■ Work to complete
When copying the listing below, skip every picture and repeat exactly the lines from the first one through the line that contains "membres du personnel. Dans d’autres cas, nous".

■ Listed records
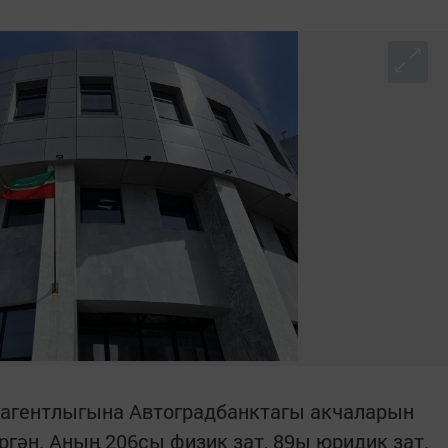
агентлыгына Автоградбанктагы акчаларын
ргән. Аның 206сы физик зат, 89ы юридик зат.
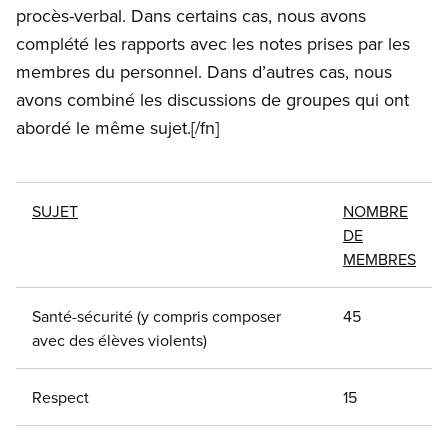
procès-verbal. Dans certains cas, nous avons
complété les rapports avec les notes prises par les
membres du personnel. Dans d’autres cas, nous
avons combiné les discussions de groupes qui ont
abordé le même sujet.
[/fn]
SUJET
NOMBRE
DE
MEMBRES
Santé-sécurité (y compris composer
45
avec des élèves violents)
Respect
15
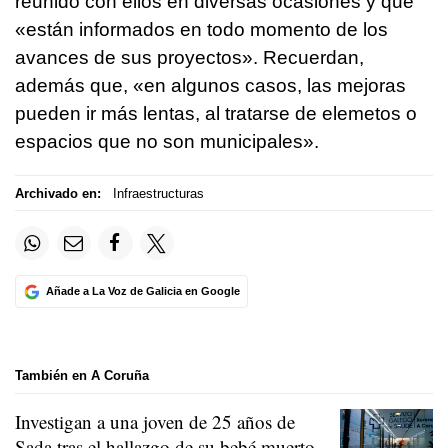
reunido con ellos en diversas ocasiones y que
«están informados en todo momento de los
avances de sus proyectos». Recuerdan,
además que, «en algunos casos, las mejoras
pueden ir más lentas, al tratarse de elemetos o
espacios que no son municipales».
Archivado en:
Infraestructuras
Añade a La Voz de Galicia en Google
También en A Coruña
Investigan a una joven de 25 años de
Sada tras el hallazgo de su bebé muerto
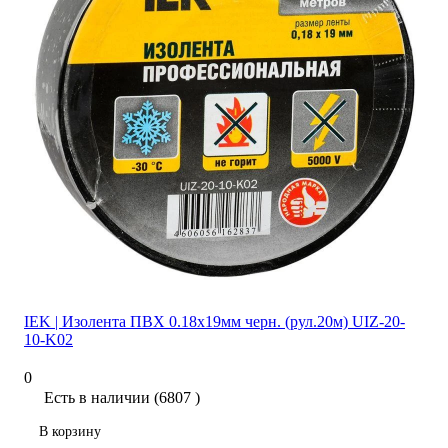
IEK | Изолента ПВХ 0.18х19мм черн. (рул.20м) UIZ-20-
10-K02
0
Есть в наличии (6807 )
В корзину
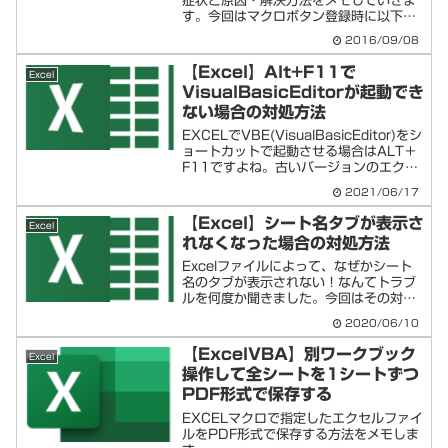
症状と原因・解決方法をメモしていきま
す。今回はマクロボタン登録時に以下の
ようなエラーがでました。エラー症状
2016/09/08
EXCELVBAで作成した「マクロを登
録」する時に他のマクロは登録できるの
【Excel】Alt+F11で
Excel
に一部のマクロのみ...
VisualBasicEditorが起動でき
ない場合の対処方法
EXCELでVBE(VisualBasicEditor)をシ
ョートカットで起動させる場合はALT＋
F11ですよね。古いバージョンのエクセ
ルから長年使っているショートカットで
2021/06/17
す。…があるＰＣ環境や、その他なんら
かのタイミングで、なぜかこのショ...
【Excel】シート名タブが表示さ
Excel
れなくなった場合の対処方法
Excelファイルによって、なぜかシート
名のタブが表示されない！なんてトラブ
ルを何度か聞きました。今回はその対処
方法をメモしておきます。シート名タブ
2020/06/10
が表示されない（シート見出しが非表
示）の対処方法メニューの 「ファイ
【ExcelVBA】別ワークブック
Excel
ル」→「オプション」「詳...
操作して全シートを1シートずつ
PDF形式で保存する
EXCELマクロで指定したエクセルファイ
ルをPDF形式で保存する方法をメモしま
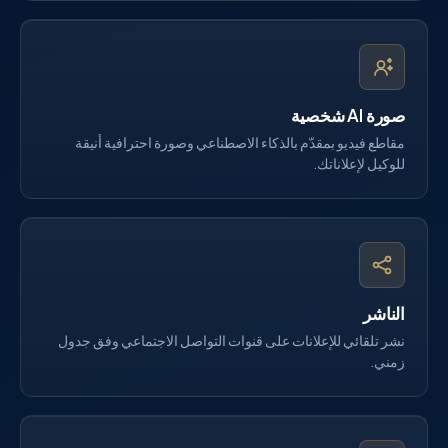
صورة AI شخصية
مقاطع فيديو بمقدّم بالذكاء الاصطناعي وصورة احترافية أنيقة
للوكيل لإعلاناتك.
الناشر
نشر تلقائي للإعلانات على قنوات التواصل الاجتماعي وفق جدول
زمني.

■ Written reply
агентлыгына Автоградбанктагы акчаларын
ргән. Аның 206сы физик зат, 89ы юридик зат.
procès-verbal. Dans certains cas, nous avons
complété les rapports avec les notes prises par les
membres du personnel. Dans d’autres cas, nous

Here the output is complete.